Munich is a mighty city. Home to not only the Oktoberfest, but also some of the largest German industrial companies, automotive giants and a booming tech scene, it’s hard to accuse it of being behind.
I was attending a startup conference there a few months ago. During one of the discussion panels, a board member of BMW said this:
To tell the truth, we’re fighting for survival. But our challenge is not technological. We have great technical people. Our challenge is cultural. How should we teach our people to work with data?
I was positively impressed with the honesty of that statement. It shows a remarkable awareness of the strength of the transformational trends today. In Munich, at the frontlines of progress, people are concerned.
A few months later, the quote still resonates. It kept me thinking – so how do we teach people to work with data? A lot has been written about the citizen data scientist, democratization of data, self-service BI. There is an overall expectation, that it’s just a matter of time until everyone becomes data driven. After all, we’ve seen this so many times before – so why should it not happen with data?
Why not? Because there are 3 billion computer users in the world, but there are less than 30 million developers. 1 percent.
What I mean by this: I meet managers with a worried look on their face, cautiously confiding they might be missing the data train. They have a growing feeling that there really might be something important hiding in this…
But they don’t know how to work with data. So they can’t even tell if they are indeed missing out.
And I started telling them: Don’t worry about it.
If you didn’t get into data and analytics over the last few years, don’t worry about it.
It’s too late.
If it feels difficult and foreign to drill into reports and explore datasets, if it doesn’t sound like fun to lose yourself in dimensions, metrics and formulas, if creating a single visualisation from a few GB doesn’t feel like a return from a hunt, then don’t worry about it.
If you’re getting into it just because you should, don’t worry about it. It’s too late.

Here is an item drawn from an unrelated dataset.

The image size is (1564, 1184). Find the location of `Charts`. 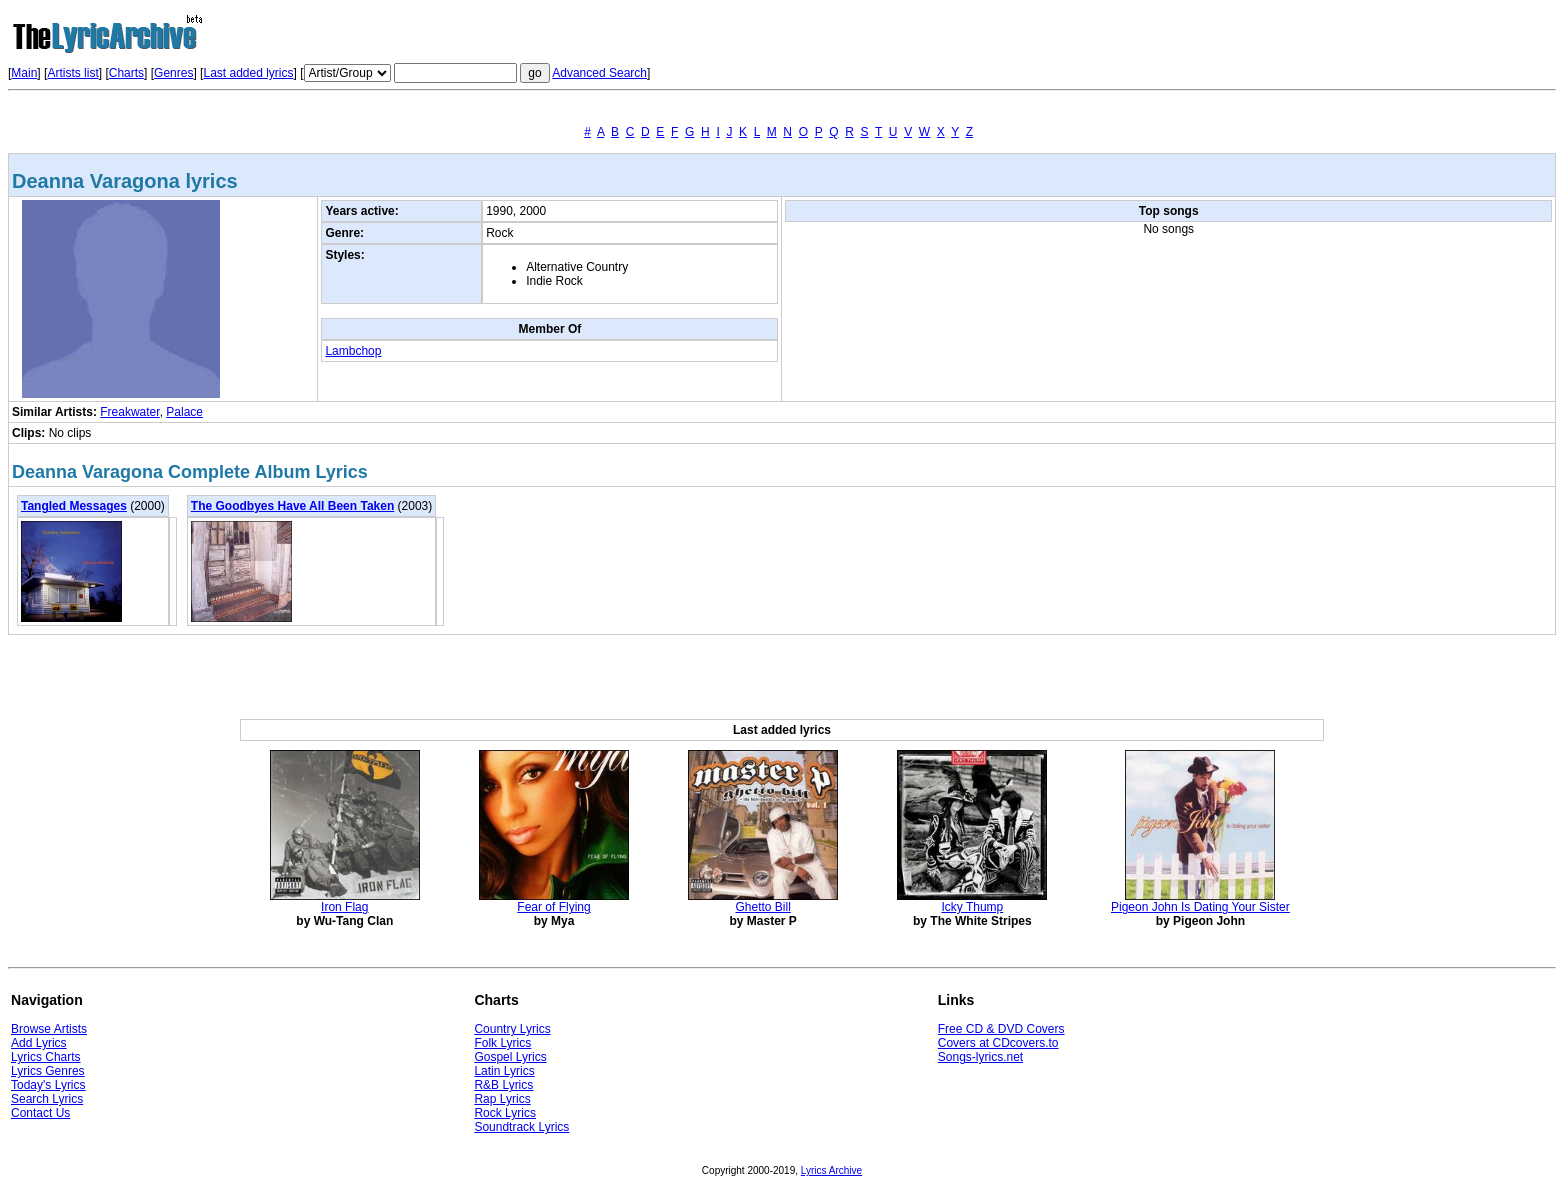 Charts is located at coordinates (126, 73).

Why? Because the giant gap between data and people will close on its own. Technology will solve it. After helping people learn to work with data for the last few years, I came to belive that
technology will learn to work with people much faster than people will learn to work with data.

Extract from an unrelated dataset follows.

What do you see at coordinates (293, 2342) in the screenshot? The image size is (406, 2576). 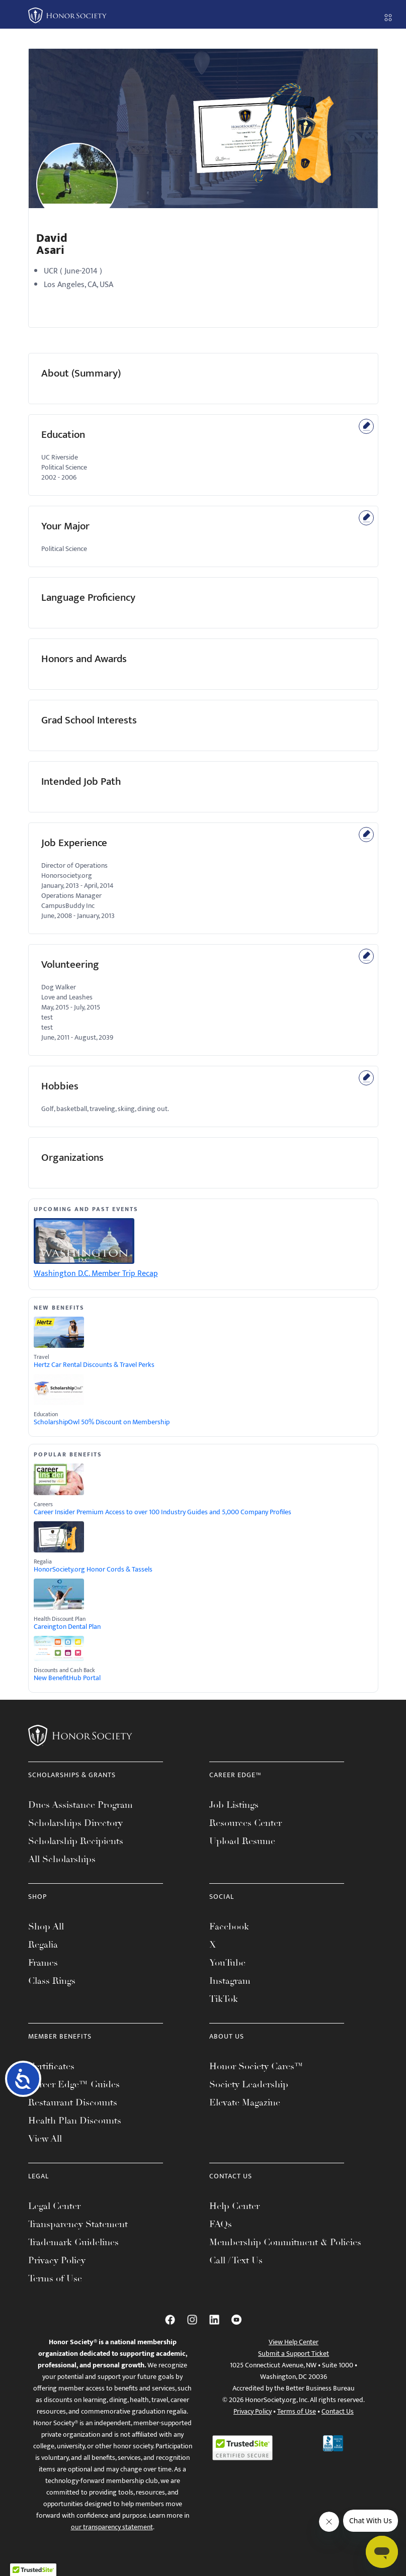 I see `View Help Center` at bounding box center [293, 2342].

To see this, all that’s needed is to look at the trends within trends. “Work with data” often means “looking at reports to find if something’s happening” or “explain why the heck it’s going down”. Working with data is drilling, slicing and generally digging through piles of raw data.
What this reminds me most of is assembly. The low-level coding language that hard-core developers learned in the 90s. (When I was 16 and studying abroad in Florida, my friend Jaroslav Sevcik taught me assembly in a series of mail letters. Paper mail letters.)
Now, how important is assembly today? Technically, incredibly important. Every hardware device needs it. My friend did very well learning it – he’s coding for Google in Munich these days, and it’s likely that his deep, fundamental expertise is one of the reasons. But it’s a layer hidden from 99% of the non-programming population, as well as 99% of programmers. It’s part of every line in that chart above on the “Adoption of Technology,” but it will never be one of the lines.
And that’s how we’ll look at reports, dashboards and data wrangling in a few years. What feels normal today, will become simply amusing. In 1986, this was normal.
It’s still normal today to expect that people need to drill through reports to find meaningful information. It’s normal, but it’s not productive. It’s clearly not something that the majority of people are that good at. It’s just how things are done…for the last 20 or so years.
Same methods, basically same tools, only a lot more data. That’s painful. Like trying to build a skyscraper from bricks.
The current difficulty is caused by the exponential rise of data volumes, and prolonged use of obsolete technology.
That’s also why technology will solve it, and is solving it already. This is a transitory phase. One of the new approaches is what we do at Stories. Our AI automates analytics to provide users not with data, but with the most important insights in their area. Only 3-5 stories per day. Not data, not reports, but information. Stories like this:
They don’t require specialized data knowledge to work with. The data analysis part is automated. It reduces information load by a factor of 1000. The business user can focus on what they know best – doing business. Making decisions. Taking informed action. Learning and improving.
That’s why I say – if you are not the analytical type, don’t worry about picking it up in 2017. Don’t be intimidated by it. It’s a complex job now, but it also isn’t necessarily one that’s done best by people. The tech companies are already on it. Focus on the business, the action, the customers. And simplify.